### Saved data entries:
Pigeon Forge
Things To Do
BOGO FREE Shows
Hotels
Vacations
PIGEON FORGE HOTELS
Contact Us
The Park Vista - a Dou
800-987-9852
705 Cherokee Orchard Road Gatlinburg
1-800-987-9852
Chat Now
* * *
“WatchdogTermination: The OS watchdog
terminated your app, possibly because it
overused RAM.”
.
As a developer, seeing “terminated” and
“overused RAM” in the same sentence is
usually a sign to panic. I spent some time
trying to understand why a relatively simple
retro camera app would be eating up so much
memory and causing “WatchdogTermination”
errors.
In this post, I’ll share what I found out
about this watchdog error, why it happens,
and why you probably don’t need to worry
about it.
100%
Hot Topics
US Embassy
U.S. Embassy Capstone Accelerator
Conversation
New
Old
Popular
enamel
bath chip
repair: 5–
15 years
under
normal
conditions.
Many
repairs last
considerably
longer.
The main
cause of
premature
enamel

### Exercise directions:
Could you filter the entries above for lines holding the string "this" and copy them?

### Written solution:
In this post, I’ll share what I found out
about this watchdog error, why it happens,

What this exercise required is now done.